The Wake Up Routine That Helps Your Child Sleep At Night

by | Aug 29, 2016 | Blog, Family, General Health, Kids Health, Kids Sleep Tips, Parenting, Toddler Sleep Tips

Jennifer Metter

Founder, Jenni June

Did you know that your child’s wake up and morning routine could go a long way in helping them sleep better at night?

Making a clear distinction between winding down for sleep and how they wake up aids their hormones in programming their internal body clock to become more regular and in alignment with their natural biological rhythms. It also makes the beginning and the end of your day as a family much more pleasant and productive, since your child’s sleep hormones will be on autopilot, signaling to your child’s brain and body in advance, making your job much easier with regards to your pre-­sleep routines and independent sleep onset later at night for them.
Here’s a routine I like to recommend to my clients with babies and toddlers:
First, it’s important that you, the parent, establish the “family wake up time”. If the child is allowed to lead this, you may be up before the roosters. We want to set this time to work with what is healthy and natural both for our bodies and for our children’s.

Research shows that when core body temperatures rise, melatonin dissipates and we begin producing wakefulness hormones. The optimal time is anywhere between 6am and 7am in the morning.

If your child’s sleep is currently poor at night, thus negatively affecting yours, then resisting the urge to sleep past 6-­‐7 AM and getting up instead to start your day may feel dreadful to you at first. Nevertheless, it is important to start somewhere, and if you feel beginning with night sleep habits is a harder place to begin to repair things, start at the beginning of the day, instead.

Go into your child and announce that it is morning and time for the family to get up and have a wonderful new day! I loved singing a fun cheery (often made-­‐up and goofy) wake up song to my own four kiddos. It put us all in a good mood to sing, laugh and smile as little feet hit the ground or the babies opened their eyes.

Now, this next piece of advice is what I believe to be an important change and keystone habit to set in place for families who were previously not “morning people”, and that is, while greeting and singing your morning wake up song to your child, place them on the changing table for a dry diaper and get those jammies off and get the dressed for the day right away. It helps signal to get in step with wakefulness hormones, making unwinding and putting jammies on at the end of the day an even stronger signal to the brain and body to start producing those powerful sleep hormones. (Here’s another tip: If clothes are laid out for the day in advance, it only takes about 3 minutes to get this accomplished.)

After that, take them immediately to the breakfast room, or where your baby sees the family take their meals, open the blinds or drapes, and provide the morning breastfeeding, bottle feeding, or solid food meal facing the window, where your child can eat while watching the early morning rising sun. Even just allowing the eye to see the faint blue hue of early dawn, can make huge improvements in fostering their circadian rhythms. This blue light only emanates from the early morning rising sun. When the eye catches this, it sends a signal to the brain to start producing more wake up hormones. This enhances the opposite effect, later at night, when you begin closing the drapes and gradually dimming the lights during your bedtime routine, signaling to the brain to start producing those powerful sleep hormones
(melatonin).

Now that your child has eaten and is dressed for the day, get them outside for what I like to call, “nature walk time”. Say good morning to the bugs, collect a few different shapes of leaves or chirp right alongside the birdies, and talk about what you will do that day. Twenty to thirty minutes together out in these safer, early morning rays of the sun will help your child receive the important benefits of vitamin D. This natural source is far more absorbable than a synthetic supplement. Vitamin D helps protect your child’s iron stores. If iron levels are low, it often negatively impacts sleep at night.

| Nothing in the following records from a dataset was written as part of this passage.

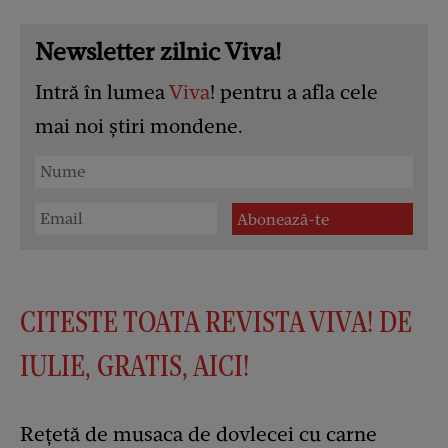
Newsletter zilnic Viva!
Intră în lumea
Viva
! pentru a afla cele
mai noi știri mondene.
CITESTE TOATA REVISTA VIVA! DE
IULIE, GRATIS, AICI!
Rețetă de musaca de dovlecei cu carne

This simple 45 to 60 minute wake up routine helps ensure your child will sleep better that night, and it also allows working parents to give their little ones the first and best part of their day, before everyone is distracted or overtired, by keeping the children up too late to get this quality time in, when you get home.

So remember, great beginnings contribute to happy endings when it comes to sleep wellness for the entire family!